Arnold James R, Burdick Keith W, Pegg Scott C-H, Toba Samuel, Lamb Michelle L, Kuntz Irwin D
Department of Pharmaceutical Chemistry, School of Pharmacy, University of California San Francisco, Box 2240, N474-A Genentech Hall, San Francisco, California 94143-2240, USA.
J Chem Inf Comput Sci. 2004 Nov-Dec;44(6):2190-8. doi: 10.1021/ci049814f.

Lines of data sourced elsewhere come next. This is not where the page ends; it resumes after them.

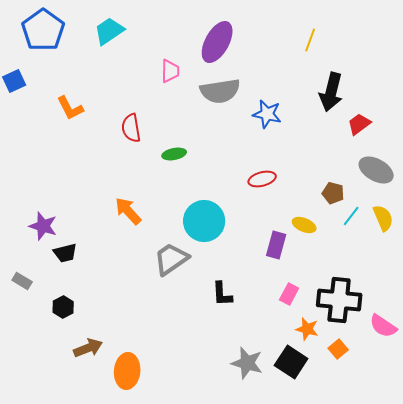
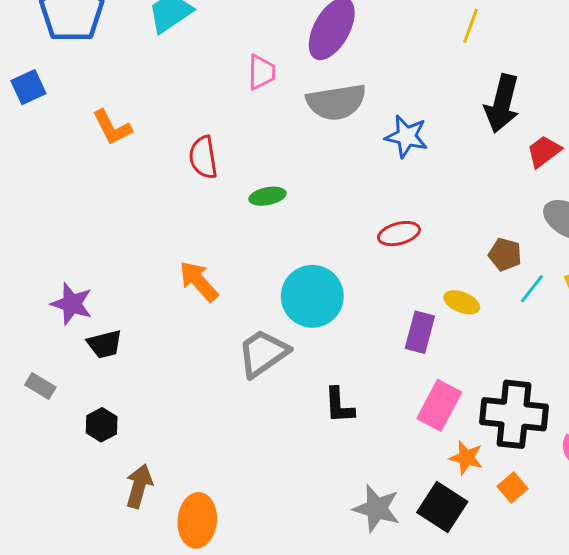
pink rectangle: (289, 294) -> (439, 405), size x1.5
brown arrow: (88, 348) -> (139, 486), turned -52

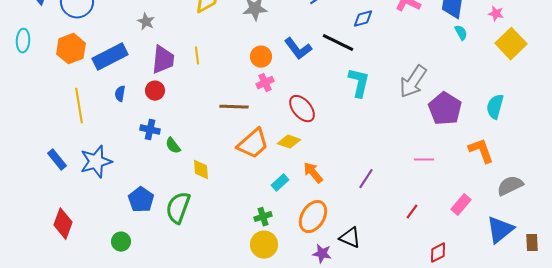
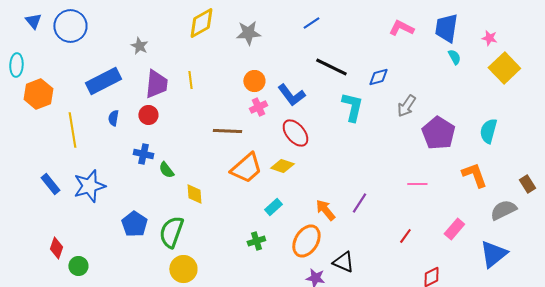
blue diamond: (363, 19) -> (378, 77), moved
orange hexagon: (71, 49) -> (38, 94), moved
blue L-shape: (298, 49) -> (291, 95), moved
gray arrow: (413, 82) -> (406, 106), size x0.7
orange arrow: (313, 173) -> (325, 210), moved
red diamond: (63, 224) -> (56, 248), size x0.7
green circle: (121, 242) -> (78, 266), moved
brown rectangle: (532, 243) -> (527, 184), moved, turned -30
yellow circle: (264, 245) -> (183, 269), moved

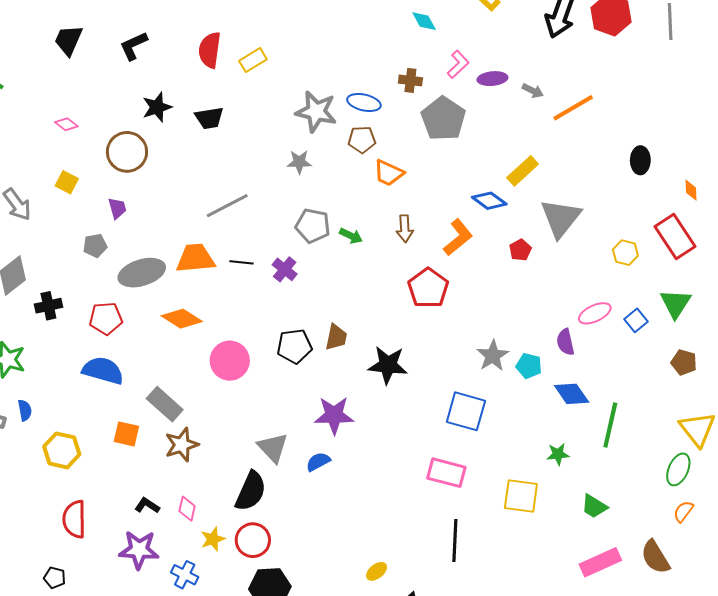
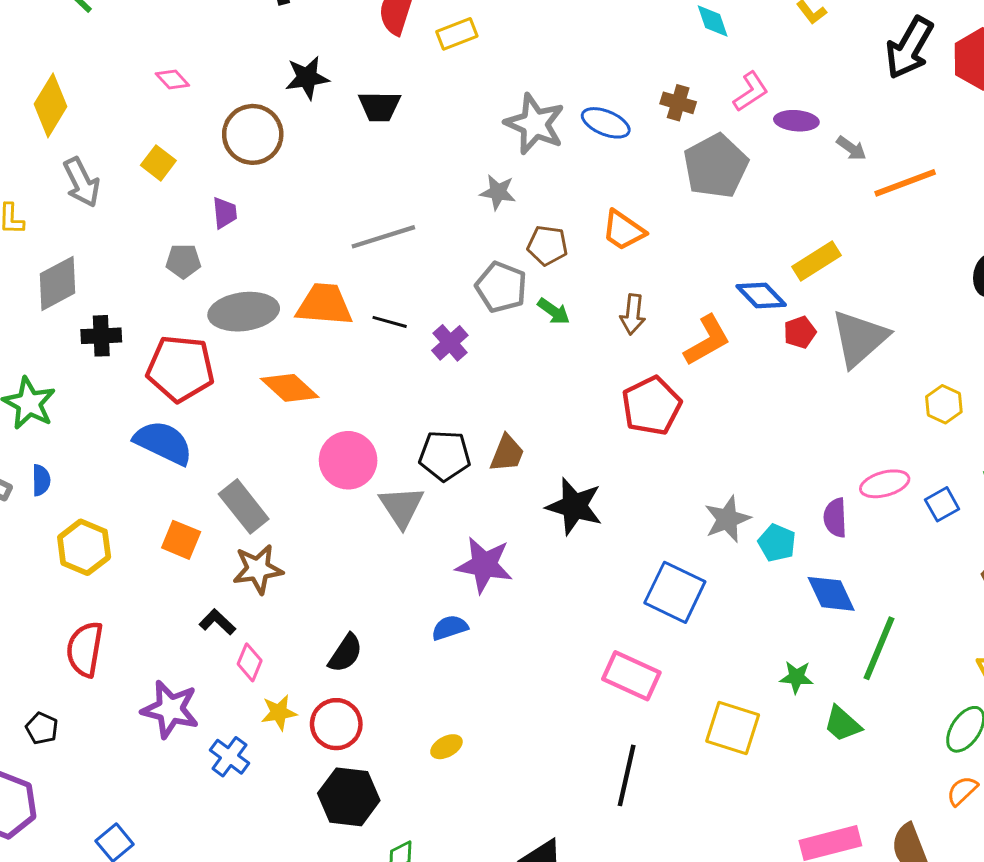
brown pentagon: (362, 140) -> (547, 245), moved
red pentagon: (520, 250) -> (800, 332), moved
red pentagon: (106, 318) -> (180, 368), size x1.4
gray triangle: (273, 448) -> (402, 507), moved
black semicircle: (251, 491) -> (345, 653), size x0.7
black L-shape: (147, 506) -> (217, 622), moved
green trapezoid: (594, 506) -> (842, 724), moved
yellow ellipse: (377, 571) -> (446, 747), moved

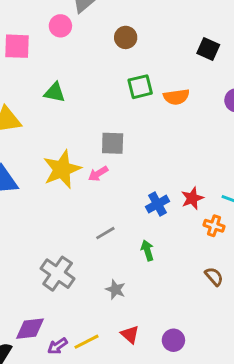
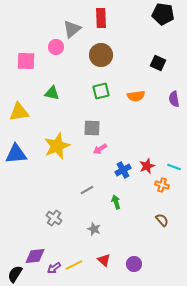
brown circle: (126, 37) -> (101, 55), size x1.5
green square: (140, 87) -> (101, 91), moved
pink arrow: (98, 174) -> (100, 149), moved
gray cross: (58, 274) -> (54, 218), size x0.7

Integrating biological and chemical information is one key task in drug discovery, and one approach to attaining this goal is via three-dimensional pharmacophore descriptors derived from protein binding sites. The SitePrint program generates, aligns, scores, and classifies three-dimensional pharmacophore descriptors, active site grids, and ligand surfaces. The descriptors are formed from molecular fragments that have been docked, minimized, filtered, and clustered in protein active sites. The descriptors have geometric coordinates derived from the fragment positions, and they capture the shape, electrostatics, locations, and angles of entry into pockets of the recognition sites: they also provide a direct link to databases of organic molecules. The descriptors have been shown to be robust with respect to small changes in protein structure observed when multiple compounds are cocrystallized in a protein. Five aligned thrombin cocrystals with an average core alpha-carbon RMSD of 0.7 A gave three-dimensional pharmacophore descriptors with an average RMSD of 1.1 A. On a larger test set, alignment and scoring of the descriptors using clique-based alignment, and a best first search strategy with an adapted forward-looking Ullmann heuristic was able to select the global minimum three-dimensional alignment in twenty-nine out of thirty cases in less than one CPU second on a workstation. A protein family based analysis was then performed to demonstrate the usefulness of the method in producing a correlation of active site pharmacophore descriptors to protein function. Each protein in a test set of thirty was assigned membership to a family based on computed active site similarity to the following families: kinases, nuclear receptors, the aspartyl, cysteine, serine, and metallo proteases. This method of classifying proteins is complementary to approaches based on sequence or fold homology. The values within protein families for correctly assigning membership of a protein to a family ranged from 25% to 80%.
整合生物和化学信息是药物发现中的一项关键任务,实现这一目标的一种方法是通过从蛋白质结合位点衍生的三维药效团描述符。SitePrint程序生成、对齐、评分并分类三维药效团描述符、活性位点网格和配体表面。这些描述符由已在蛋白质活性位点对接、最小化、过滤和聚类的分子片段形成。描述符具有从片段位置导出的几何坐标,它们捕捉识别位点口袋的形状、静电、位置和进入角度:它们还提供了与有机分子数据库的直接链接。当多种化合物在蛋白质中共结晶时,观察到蛋白质结构的微小变化,描述符对此表现出稳健性。五个对齐的凝血酶共晶体,平均核心α-碳RMSD为0.7 Å,给出的三维药效团描述符平均RMSD为1.1 Å。在一个更大的测试集上,使用基于团的对齐方法对描述符进行对齐和评分,并采用具有适应性前瞻性Ullmann启发式算法的最佳优先搜索策略,能够在工作站上不到一个CPU秒的时间内,在三十个案例中的二十九个案例中选择全局最小的三维对齐。然后进行了基于蛋白质家族的分析,以证明该方法在产生活性位点药效团描述符与蛋白质功能相关性方面的有用性。基于与以下家族(激酶、核受体、天冬氨酸、半胱氨酸、丝氨酸和金属蛋白酶)计算的活性位点相似性,测试集中的三十种蛋白质中的每一种都被指定属于一个家族。这种蛋白质分类方法与基于序列或折叠同源性的方法互补。蛋白质家族中正确将蛋白质归属到一个家族的准确率范围为25%至80%。